BEGIN

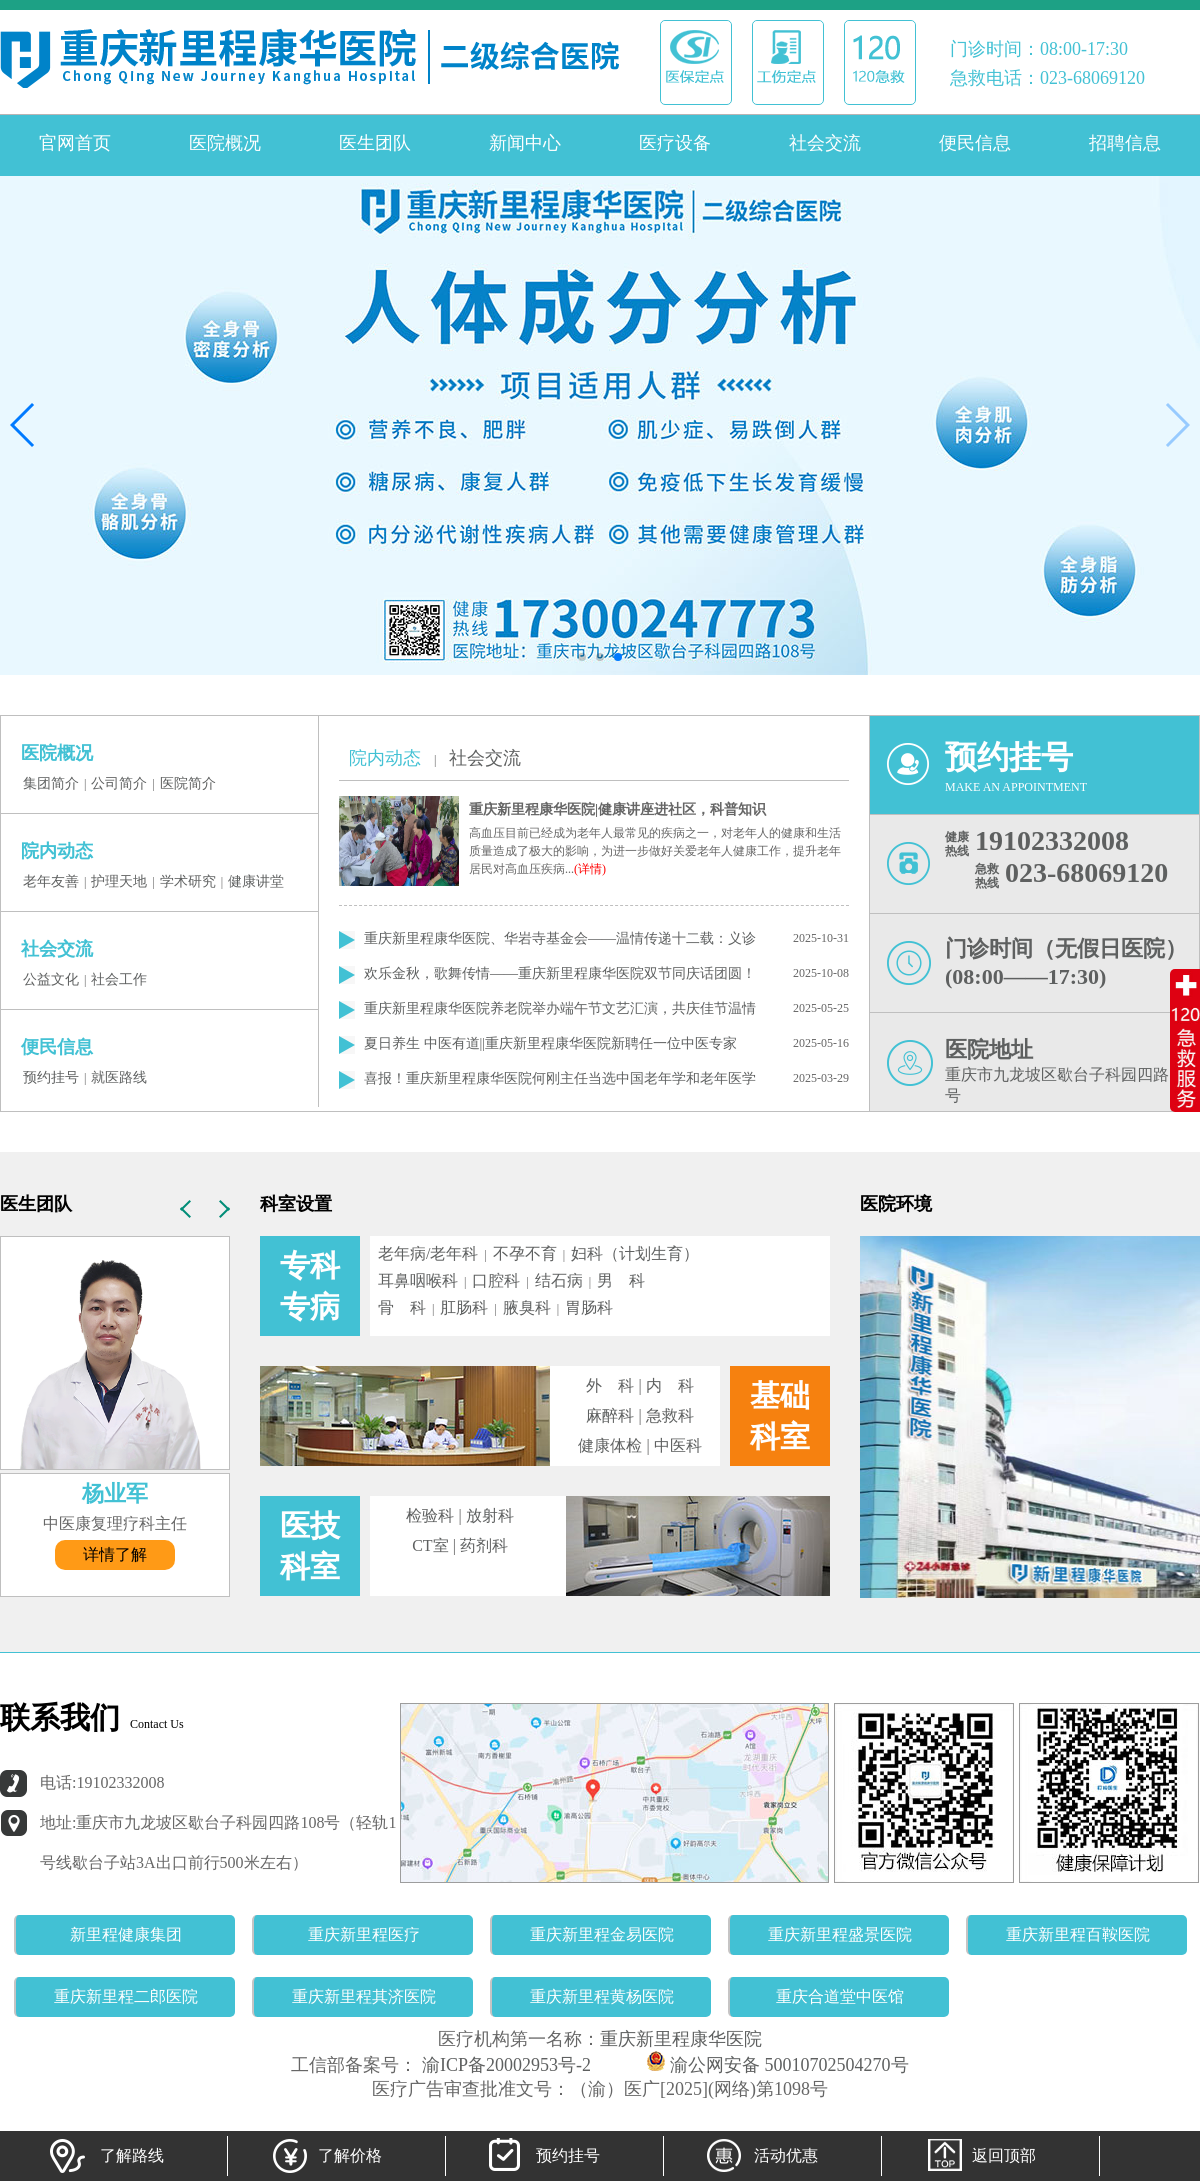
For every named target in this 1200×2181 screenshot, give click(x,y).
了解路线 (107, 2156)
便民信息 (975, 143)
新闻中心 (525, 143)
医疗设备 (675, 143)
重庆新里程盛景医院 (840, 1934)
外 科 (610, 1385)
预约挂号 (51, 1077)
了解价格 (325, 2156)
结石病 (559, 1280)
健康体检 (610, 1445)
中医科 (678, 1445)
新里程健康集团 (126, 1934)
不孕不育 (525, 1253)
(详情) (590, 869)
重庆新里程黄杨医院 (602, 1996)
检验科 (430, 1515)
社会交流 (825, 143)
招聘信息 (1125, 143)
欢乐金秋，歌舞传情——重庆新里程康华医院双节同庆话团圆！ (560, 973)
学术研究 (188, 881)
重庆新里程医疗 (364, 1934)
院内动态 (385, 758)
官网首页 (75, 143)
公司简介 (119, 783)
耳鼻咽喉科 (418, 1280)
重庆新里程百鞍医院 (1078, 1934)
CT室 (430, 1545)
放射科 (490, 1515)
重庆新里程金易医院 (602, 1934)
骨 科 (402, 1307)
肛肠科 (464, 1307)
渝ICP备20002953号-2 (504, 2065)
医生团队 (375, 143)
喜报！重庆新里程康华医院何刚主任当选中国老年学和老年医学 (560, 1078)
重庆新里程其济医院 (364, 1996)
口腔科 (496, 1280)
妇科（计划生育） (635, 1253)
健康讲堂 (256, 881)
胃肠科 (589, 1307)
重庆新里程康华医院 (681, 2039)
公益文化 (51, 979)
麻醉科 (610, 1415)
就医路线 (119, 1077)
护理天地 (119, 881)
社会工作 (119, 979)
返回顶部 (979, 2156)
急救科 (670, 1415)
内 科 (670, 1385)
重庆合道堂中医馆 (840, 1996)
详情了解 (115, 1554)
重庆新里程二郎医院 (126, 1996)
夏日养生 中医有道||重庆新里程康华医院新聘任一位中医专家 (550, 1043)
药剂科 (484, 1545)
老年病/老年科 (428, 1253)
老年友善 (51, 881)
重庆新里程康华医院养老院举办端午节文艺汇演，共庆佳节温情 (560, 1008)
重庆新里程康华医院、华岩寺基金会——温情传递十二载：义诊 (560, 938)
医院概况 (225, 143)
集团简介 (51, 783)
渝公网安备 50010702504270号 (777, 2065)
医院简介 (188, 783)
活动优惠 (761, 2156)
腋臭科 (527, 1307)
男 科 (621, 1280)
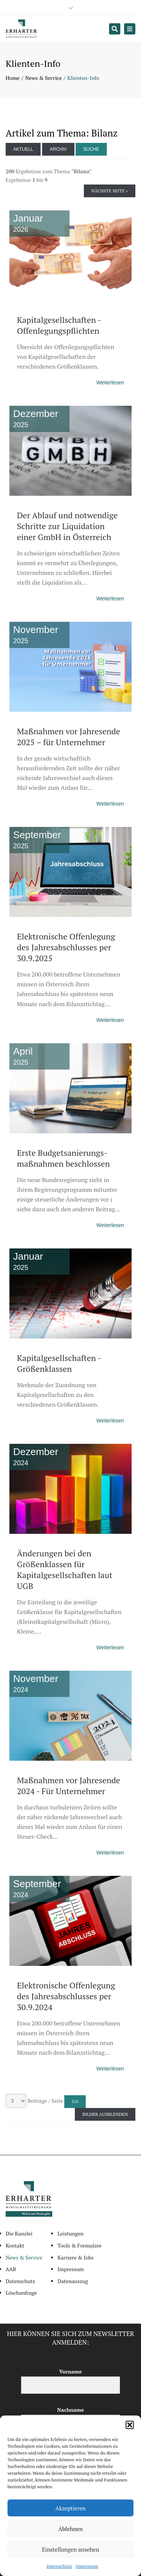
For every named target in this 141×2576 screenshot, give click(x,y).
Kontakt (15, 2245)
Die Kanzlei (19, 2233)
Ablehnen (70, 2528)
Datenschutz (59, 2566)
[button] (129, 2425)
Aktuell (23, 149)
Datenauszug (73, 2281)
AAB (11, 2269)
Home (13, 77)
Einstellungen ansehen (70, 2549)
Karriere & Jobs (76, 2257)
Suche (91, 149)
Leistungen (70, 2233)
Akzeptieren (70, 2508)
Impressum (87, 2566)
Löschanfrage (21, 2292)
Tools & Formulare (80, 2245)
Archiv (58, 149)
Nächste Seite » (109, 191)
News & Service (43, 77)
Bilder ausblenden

END

Work item = Copy nothing outside the span: please output the lines from the one with "欢乐金秋，歌舞传情——重庆新里程康华医院双节同庆话团圆！ (560, 973)" through the end of the entries above, and skip the pictures.

Output below =
欢乐金秋，歌舞传情——重庆新里程康华医院双节同庆话团圆！ (560, 973)
学术研究 (188, 881)
重庆新里程医疗 (364, 1934)
院内动态 (385, 758)
官网首页 (75, 143)
公司简介 (119, 783)
耳鼻咽喉科 (418, 1280)
重庆新里程百鞍医院 (1078, 1934)
CT室 (430, 1545)
放射科 (490, 1515)
重庆新里程金易医院 (602, 1934)
骨 科 (402, 1307)
肛肠科 (464, 1307)
渝ICP备20002953号-2 (504, 2065)
医生团队 (375, 143)
喜报！重庆新里程康华医院何刚主任当选中国老年学和老年医学 (560, 1078)
重庆新里程其济医院 (364, 1996)
口腔科 (496, 1280)
妇科（计划生育） (635, 1253)
健康讲堂 (256, 881)
胃肠科 (589, 1307)
重庆新里程康华医院 (681, 2039)
公益文化 (51, 979)
麻醉科 (610, 1415)
就医路线 (119, 1077)
护理天地 (119, 881)
社会工作 (119, 979)
返回顶部 (979, 2156)
急救科 (670, 1415)
内 科 (670, 1385)
重庆合道堂中医馆 (840, 1996)
详情了解 (115, 1554)
重庆新里程二郎医院 (126, 1996)
夏日养生 中医有道||重庆新里程康华医院新聘任一位中医专家 (550, 1043)
药剂科 (484, 1545)
老年病/老年科 (428, 1253)
老年友善 (51, 881)
重庆新里程康华医院养老院举办端午节文艺汇演，共庆佳节温情 (560, 1008)
重庆新里程康华医院、华岩寺基金会——温情传递十二载：义诊 (560, 938)
医院概况 (225, 143)
集团简介 (51, 783)
渝公网安备 50010702504270号 (777, 2065)
医院简介 (188, 783)
活动优惠 (761, 2156)
腋臭科 (527, 1307)
男 科 (621, 1280)
For every named target in this 141×2576 screenshot, give click(x,y).
Kontakt (15, 2245)
Die Kanzlei (19, 2233)
Ablehnen (70, 2528)
Datenschutz (59, 2566)
[button] (129, 2425)
Aktuell (23, 149)
Datenauszug (73, 2281)
AAB (11, 2269)
Home (13, 77)
Einstellungen ansehen (70, 2549)
Karriere & Jobs (76, 2257)
Suche (91, 149)
Leistungen (70, 2233)
Akzeptieren (70, 2508)
Impressum (87, 2566)
Löschanfrage (21, 2292)
Tools & Formulare (80, 2245)
Archiv (58, 149)
Nächste Seite » (109, 191)
News & Service (43, 77)
Bilder ausblenden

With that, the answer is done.